Generalising regular expressions to stack machines & all machines

whopkins@alpha2.csd.uwm.edu (Mark William Hopkins)
20 Sep 2001 00:24:12 -0400

          From comp.compilers

Related articles
Generalising regular expressions to stack machines & all machines whopkins@alpha2.csd.uwm.edu (2001-09-20)
Re: Generalising regular expressions to stack machines & all machines joachim_d@gmx.de (Joachim Durchholz) (2001-10-06)
| List of all articles for this month |
From: whopkins@alpha2.csd.uwm.edu (Mark William Hopkins)
Newsgroups: comp.compilers
Date: 20 Sep 2001 00:24:12 -0400
Organization: University of Wisconsin - Milwaukee, Computing Services Division
Keywords: parse, DFA
Posted-Date: 20 Sep 2001 00:24:12 EDT

From: Chris F Clark <world!cfc@uunet.uu.net>
>> By the way, I was very impressed that the regular expressions have
>> remained practically unchanged for a so long time.
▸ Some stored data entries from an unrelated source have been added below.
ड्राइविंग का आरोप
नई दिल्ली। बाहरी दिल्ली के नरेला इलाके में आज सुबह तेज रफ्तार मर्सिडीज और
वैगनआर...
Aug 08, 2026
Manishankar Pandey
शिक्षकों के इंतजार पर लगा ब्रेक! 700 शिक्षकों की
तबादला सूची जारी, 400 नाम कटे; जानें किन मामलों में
Context free expressions are the objects you're seeking. Tentative
efforts were made to erect a theory of CFE's in the early 1970's but
this fell flat. I successfully resurrected the whole enterprise in
the late 1980's and early 1990's.


>Now, regular expressions (RE's) haven't seemed to advance in a long
>time because it has been proven that all regular expressions can be
>reduced to simple FSM's and vice-versa...
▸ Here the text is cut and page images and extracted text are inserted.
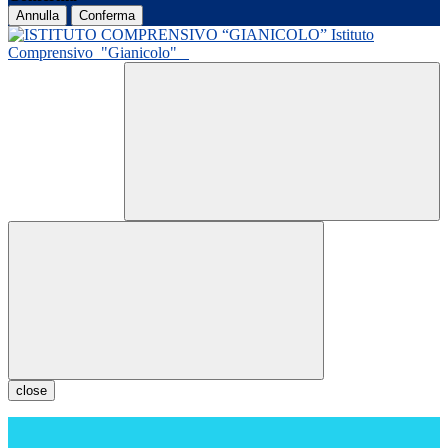
Annulla
Conferma
Istituto
Comprensivo
"Gianicolo"
close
The reason for the lack of advancement was a shift in focus that took
place in the 1960's away from the mathematical and algebraic
underpinnings of formal language and automata theory to a more
procedural point of view.


It's only recently that progress has been had once again at the
foundation, particularly with recent development in areas related to
Kleene algebra.


See Kozen's web site at www.cs.cornell.edu/kozen.


There is also an extensive (but unpublished) literature originated by
me posted here and elsewhere (comp.theory, sci.math.research) on the
general issue. A few references are at


www.csd.uwm.edu/~whopkins


which is in flux again. This outlines key aspects of the more general
'Algebraic Approach'.


In the original spirit of the people who came up with the concepts of BNF
and context-free grammars, a grammar is algebraically a system of fixed
point equations whose 'solution' defines the language expression, itself.
Part of the hangup is that they originally got this conception wrong.
In place of


                            Grammar = System of Equations


it should have read


                            Grammar = System of Inequalities


And in place of


                            Language = Fixed point solution to the system


(with all its problems associated with non-uniqueness which held them up
seriously at the time), it should read:


                            Lanugage = LEAST fixed point solution to the system


This is a generalization, since the least solution to the system of
inequalities will also be a solution to the corresponding system of
equations.


I'll show below how this concept leads you directly to the notation and
calculus for context free expressions. The developments are general and
applicable to any N-stack automaton/machine; and so comprise a general
notation for Turing computeable language/translations (since Turing
machines are 2 stack machines).


Language expressions for given language families are direct generalisations
of regular expressions which reside in a non-trivial algebra. Regular
expressions, themselves, comprise a 'free' algebra. More generally, you
can define 'rational expressions' for any algebra M with the properties


                  M has a product with properties (ab)c = a(bc); a1 = a = 1a


The rational expressions R(M) will then consist of the subsets formed
from the finite subsets by applications of the operators:


                          AB = { ab: a in A, b in B }
                          A+B = A union B
                          A* = {1} union A union AA union AAA ...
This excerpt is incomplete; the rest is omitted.